# REQUIREMENT
The lines to be copied are those below that contain "Kılıfı".
[[ LISTED RECORDS, beginning ]]
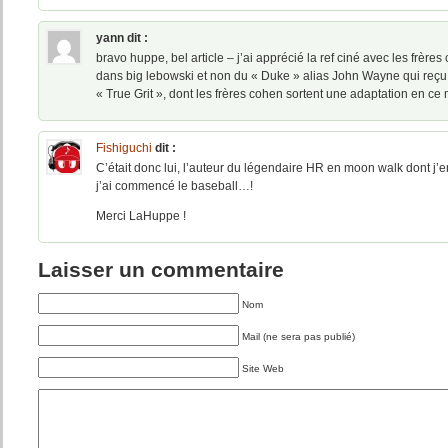
yann
dit :
bravo huppe, bel article – j’ai apprécié la ref ciné avec les frère
dans big lebowski et non du « Duke » alias John Wayne qui reçu 
« True Grit », dont les frères cohen sortent une adaptation en ce
Fishiguchi
dit :
C’était donc lui, l’auteur du légendaire HR en moon walk dont j’
j’ai commencé le baseball…!
Merci LaHuppe !
Laisser un commentaire
Nom
Mail (ne sera pas publié)
Site Web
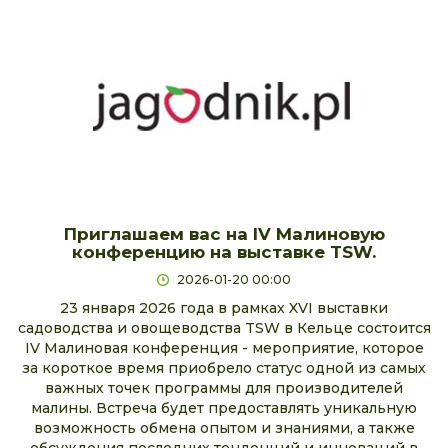
Приглашаем вас на IV Малиновую
конференцию на выставке TSW.
2026-01-20 00:00
23 января 2026 года в рамках XVI выставки
садоводства и овощеводства TSW в Кельце состоится
IV Малиновая конференция - мероприятие, которое
за короткое время приобрело статус одной из самых
важных точек программы для производителей
малины. Встреча будет предоставлять уникальную
возможность обмена опытом и знаниями, а также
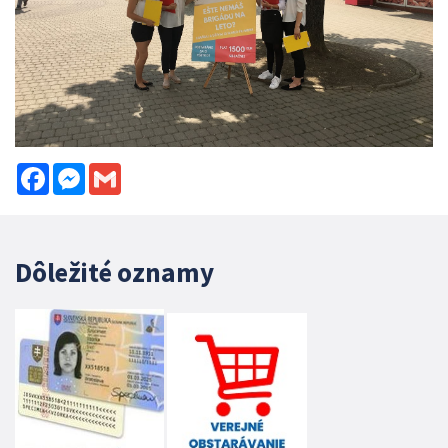
Facebook
Messenger
Gmail
Dôležité oznamy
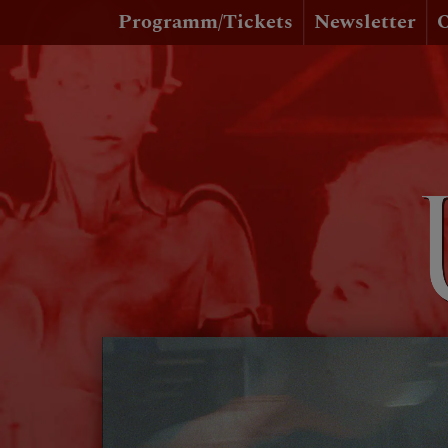
Programm/Tickets
Newsletter
O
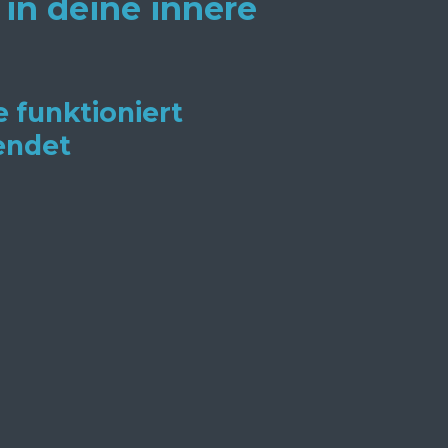
in deine innere
 funktioniert
endet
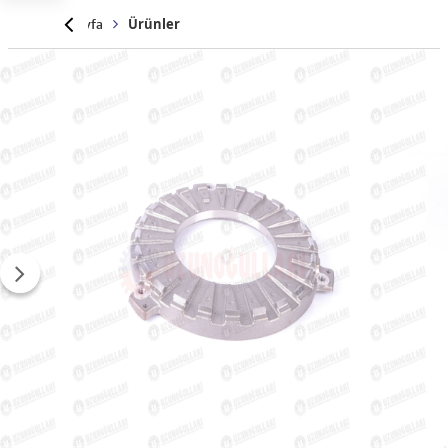
Anasayfa
Ürünler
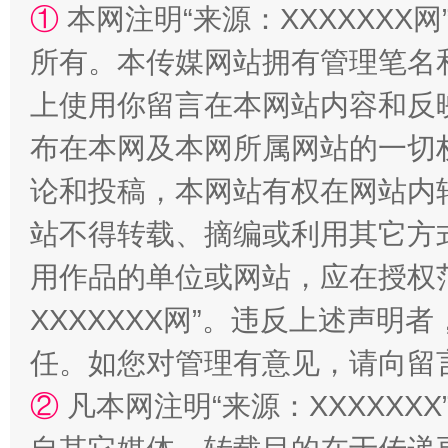
①
本网注明“来源：XXXXXXX网
站台名比不上好声名
所有。本传媒网站拥有管理笔名
上使用你留言在本网站内容和反
布在本网及本网所属网站的一切
论和投稿，本网站有权在网站内
站不得转载、摘编或利用其它方
用作品的单位或网站，应在授权
XXXXXXX网”。违反上述声
漫山遍野的桃花与雪山、麦地、白藏房
除了
任。如您对管理有意见，请向留
②
凡本网注明“来源：XXXXX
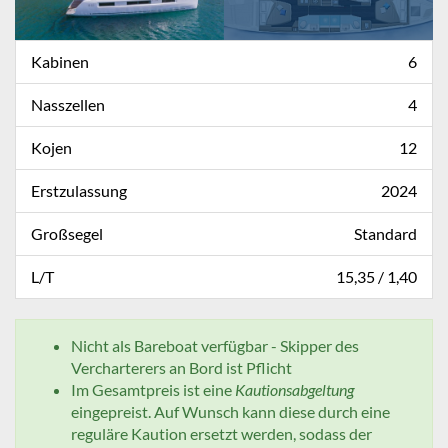
Kabinen
6
Nasszellen
4
Kojen
12
Erstzulassung
2024
Großsegel
Standard
L/T
15,35 / 1,40
Nicht als Bareboat verfügbar - Skipper des
Vercharterers an Bord ist Pflicht
Im Gesamtpreis ist eine
Kautionsabgeltung
eingepreist. Auf Wunsch kann diese durch eine
reguläre Kaution ersetzt werden, sodass der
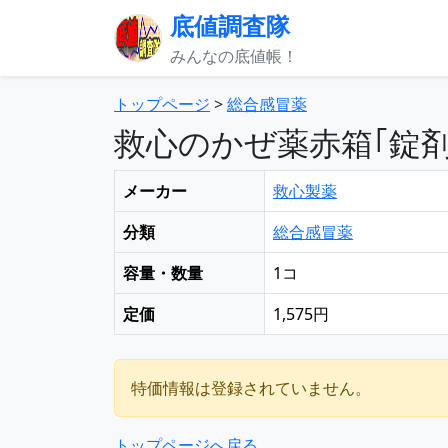
底値調査隊
みんなの底値帳！
トップページ
>
総合感冒薬
救心のかぜ薬赤箱｢錠剤
メーカー
救心製薬
分類
総合感冒薬
容量・数量
1コ
定価
1,575円
特価情報は登録されていません。
トップページへ戻る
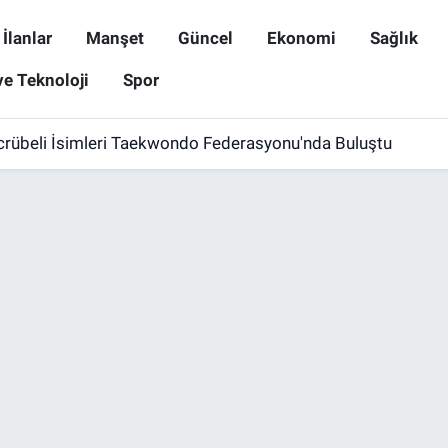
İlanlar
Manşet
Güncel
Ekonomi
Sağlık
ve Teknoloji
Spor
crübeli İsimleri Taekwondo Federasyonu'nda Buluştu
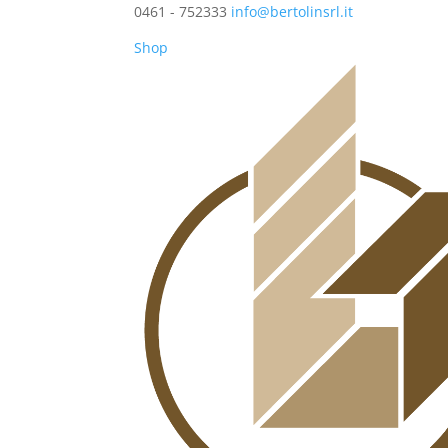
0461 - 752333
info@bertolinsrl.it
Shop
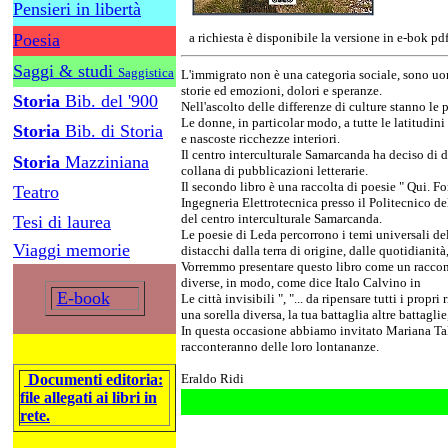
Pensieri in libertà
Poesia
a richiesta è disponibile la versione in e-bok pd
Saggi & studi
Saggistica
L'immigrato non è una categoria sociale, sono uo
storie ed emozioni, dolori e speranze.
Storia
Bib. del '900
Nell'ascolto delle differenze di culture stanno le p
Le donne, in particolar modo, a tutte le latitudini
Storia
Bib. di Storia
e nascoste ricchezze interiori.
Il centro interculturale Samarcanda ha deciso di
Storia
Mazziniana
collana di pubblicazioni letterarie.
Il secondo libro è una raccolta di poesie " Qui. Fo
Teatro
Ingegneria Elettrotecnica presso il Politecnico del
del centro interculturale Samarcanda.
Tesi di laurea
Le poesie di Leda percorrono i temi universali del
Viaggi memorie
distacchi dalla terra di origine, dalle quotidianità
Vorremmo presentare questo libro come un racconta
diverse, in modo, come dice Italo Calvino in
E-book
Le città invisibili ", "... da ripensare tutti i propr
una sorella diversa, la tua battaglia altre battaglie
In questa occasione abbiamo invitato Mariana Ta
racconteranno delle loro lontananze.
Documenti editoria:
Eraldo Ridi
file allegati ai libri in
rete.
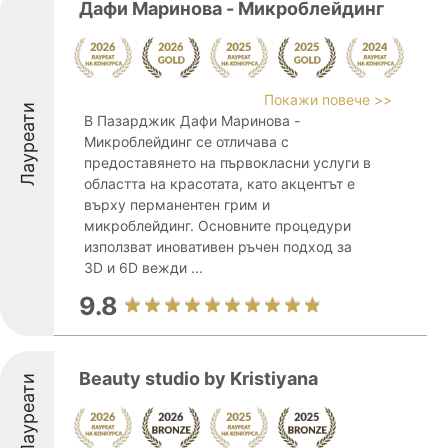
Дафи Маринова - Mикроблейдинг
Покажи повече >>
Лауреати
В Пазарджик Дафи Маринова -
Mикроблейдинг се отличава с
предоставянето на първокласни услуги в
областта на красотата, като акцентът е
върху перманентен грим и
микроблейдинг. Основните процедури
използват иновативен ръчен подход за
3D и 6D вежди ...
9.8
Beauty studio by Kristiyana
Лауреати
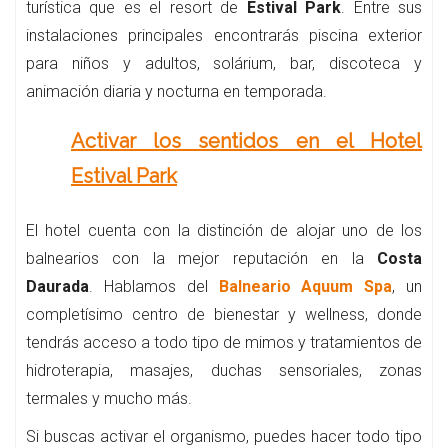
turística que es el resort de
Estival Park
. Entre sus
instalaciones principales encontrarás piscina exterior
para niños y adultos, solárium, bar, discoteca y
animación diaria y nocturna en temporada.
Activar los sentidos en el Hotel
Estival Park
El hotel cuenta con la distinción de alojar uno de los
balnearios con la mejor reputación en la
Costa
Daurada
. Hablamos del
Balneario Aquum Spa
, un
completísimo centro de bienestar y wellness, donde
tendrás acceso a todo tipo de mimos y tratamientos de
hidroterapia, masajes, duchas sensoriales, zonas
termales y mucho más.
Si buscas activar el organismo, puedes hacer todo tipo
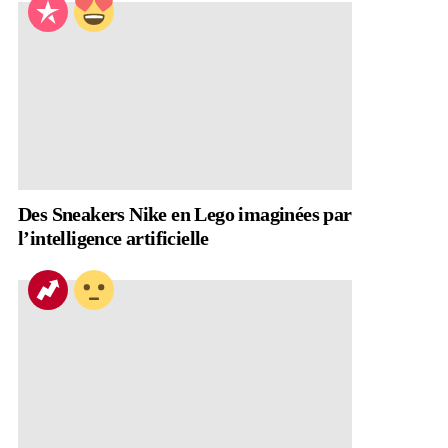
Des Sneakers Nike en Lego imaginées par
l’intelligence artificielle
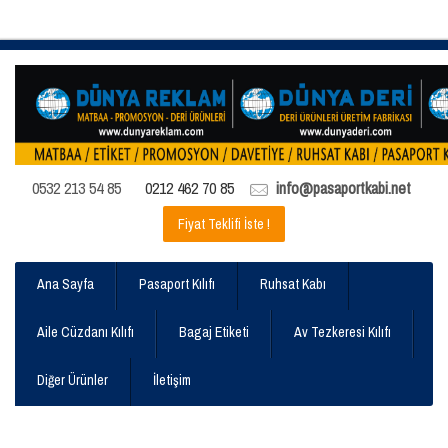
0532 213 54 85
0212 462 70 85
info@pasaportkabi.net
Fiyat Teklifi İste !
Ana Sayfa
Pasaport Kılıfı
Ruhsat Kabı
Aile Cüzdanı Kılıfı
Bagaj Etiketi
Av Tezkeresi Kılıfı
Diğer Ürünler
İletişim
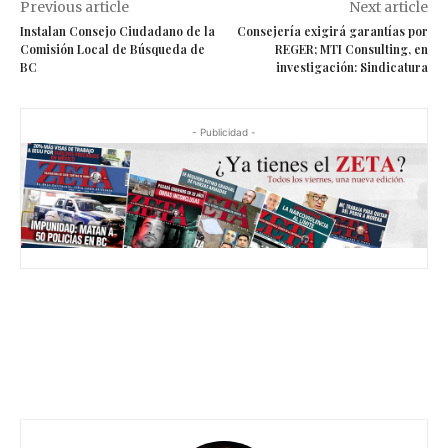
Previous article
Next article
Instalan Consejo Ciudadano de la
Consejería exigirá garantías por
Comisión Local de Búsqueda de
REGER; MTI Consulting, en
BC
investigación: Sindicatura
- Publicidad -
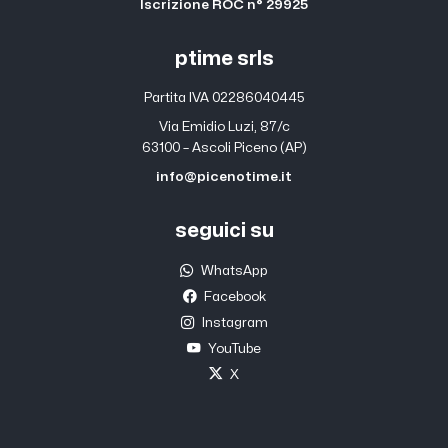
Iscrizione ROC n° 29925
ptime srls
Partita IVA 02286040445
Via Emidio Luzi, 87/c
63100 – Ascoli Piceno (AP)
info@picenotime.it
seguici su
WhatsApp
Facebook
Instagram
YouTube
X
[[ LISTED RECORDS, end ]]
# RESULT OF THIS EXERCISE
Pasaport Kılıfı
Aile Cüzdanı Kılıfı
Av Tezkeresi Kılıfı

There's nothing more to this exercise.